Member states arrived at the Dialogue having already committed, through the Global Digital Compact, to protect freedom of expression in risk mitigation measures and to refrain from information restrictions inconsistent with international law. These commitments provide a shared foundation for discussion that should not need to be relitigated. The Dialogue’s value is in clarifying how those commitments apply to AI governance specifically: to content moderation systems, to AI-enabled surveillance, and to the information integrity frameworks that states are building into national AI legislation. UNGA Resolution A/RES/76/227 of December 2021 further established that disinformation responses must not violate freedom of expression. The Dialogue can treat this as settled UN-system doctrine and ask how it applies to AI-mediated content decisions.
The Dialogue can also commission the Scientific Panel to provide evidence on how AI-enabled surveillance and content governance affect freedom of expression across different governance contexts, building the evidentiary foundation that subsequent instruments will require. The Special Rapporteur on freedom of expression’s 2021 report on disinformation (A/HRC/47/25) found that state and company responses to disinformation have been ‘problematic, inadequate and detrimental to human rights’ and called for responses grounded in the international human rights framework. That finding remains directly applicable to AI governance and should inform the Panel’s mandate.
7. What existing initiatives, partnerships, or mechanisms should the Dialogue build upon or connect with?
The Global Digital Compact (2024) provides the most recent and authoritative UN-level foundation. Paragraph 30 commits states to ‘robust risk mitigation and redress measures that also protect privacy and freedom of expression.’ Paragraph 31(c) commits cooperation to ‘protect privacy, freedom of expression and access to information while addressing harms.’ Paragraph 23(d) commits states to refrain from ‘imposing restrictions on the free flow of information and ideas that are inconsistent with obligations under international law.’ Taken together, these provisions establish that member states accept freedom of expression as a structural limit on AI governance measures, not merely as a value to be acknowledged.

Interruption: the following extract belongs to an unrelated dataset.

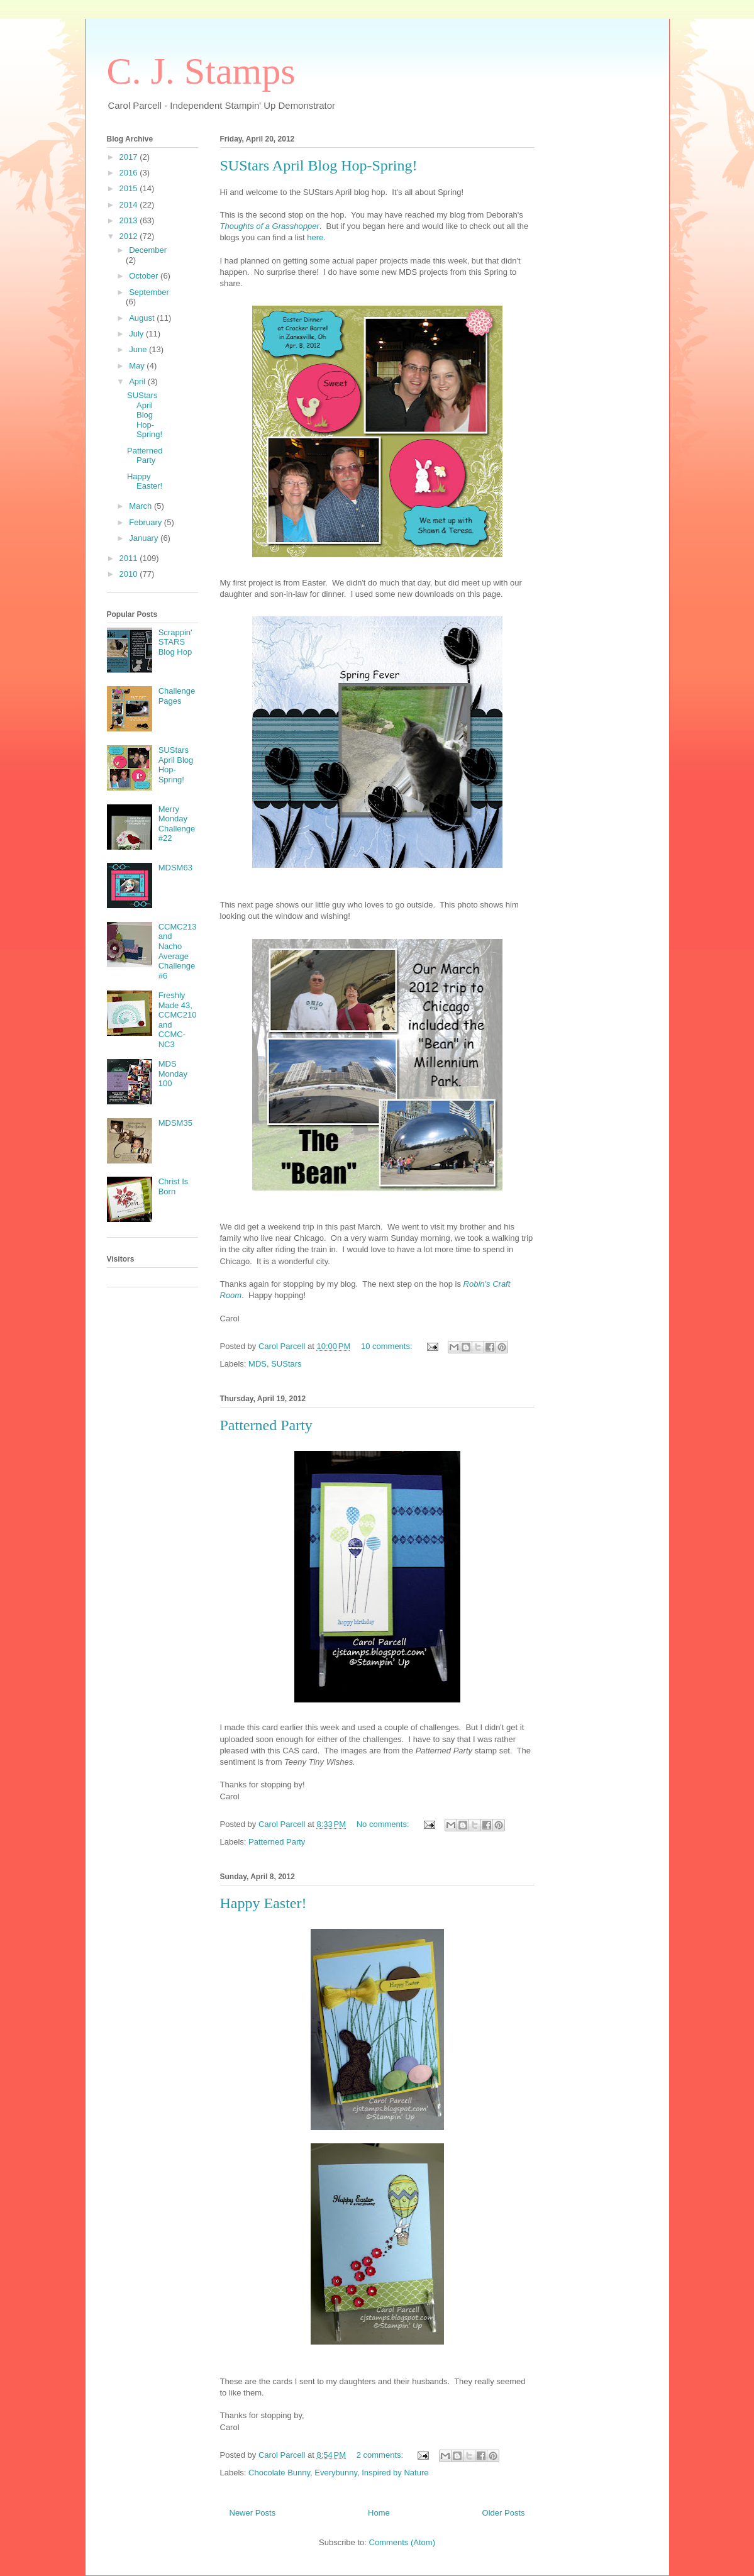  I want to click on May, so click(138, 365).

UNGA Resolution A/RES/76/227 (December 2021) on countering disinformation for the promotion and protection of human rights and fundamental freedoms explicitly required that responses to disinformation ‘promote and protect and do not violate individuals’ freedom of expression.’ This resolution predates most AI governance instruments and establishes the applicable UN-system standard. The Dialogue should treat it as part of the normative foundation on which its information integrity discussions are built.

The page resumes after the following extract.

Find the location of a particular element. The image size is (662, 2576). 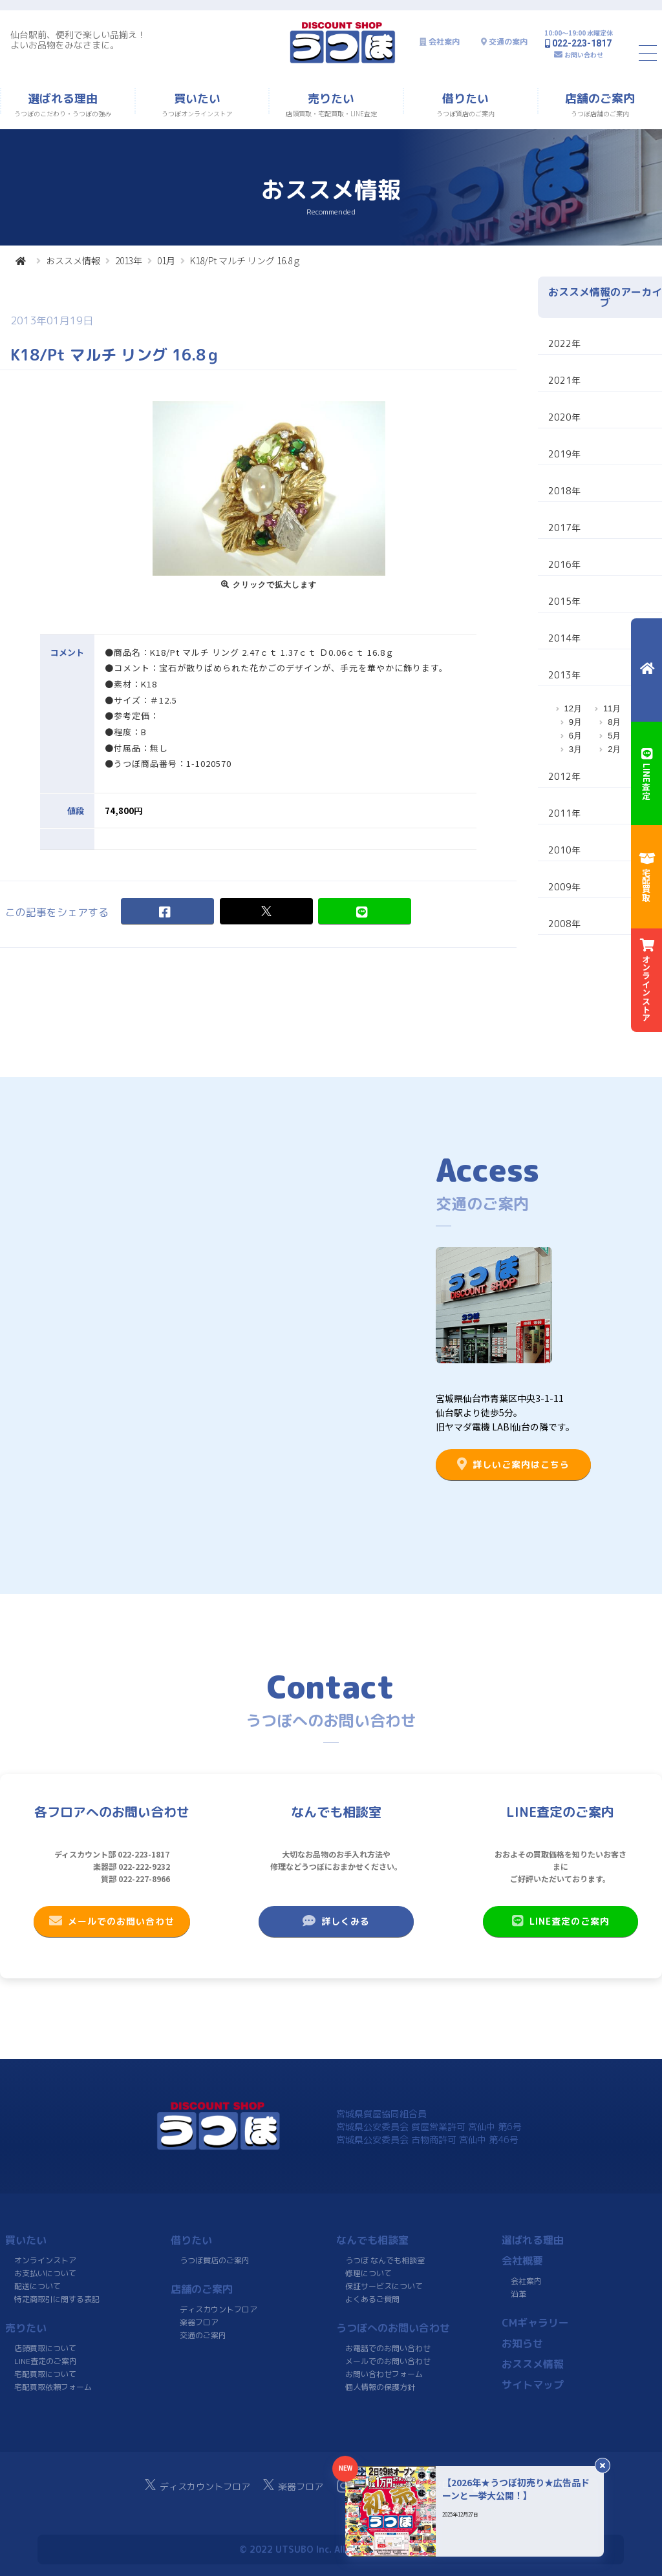 会社概要 is located at coordinates (522, 2261).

The Special Rapporteur on freedom of expression’s 2021 report on disinformation (A/HRC/47/25), which found that state and company responses have been problematic and detrimental to human rights and called for multidimensional responses grounded in the international human rights framework.
The UNESCO Recommendation on the Ethics of AI (2021) is the most developed member state-endorsed instrument on freedom of expression and AI. It invokes the proportionality test in its human rights sense, prohibits AI systems from being used for social scoring or mass surveillance, and requires states to ensure AI actors respect and promote freedom of expression in automated content moderation.
The 2024 revision of the OECD Recommendation on Artificial Intelligence introduced the formulation that harm mitigation must respect freedom of expression, conditioning information integrity measures on compliance with this right.
Isabelle Anzabi is a research associate at The Future of Free Speech, where she analyzes the intersections between AI policy and freedom of expression.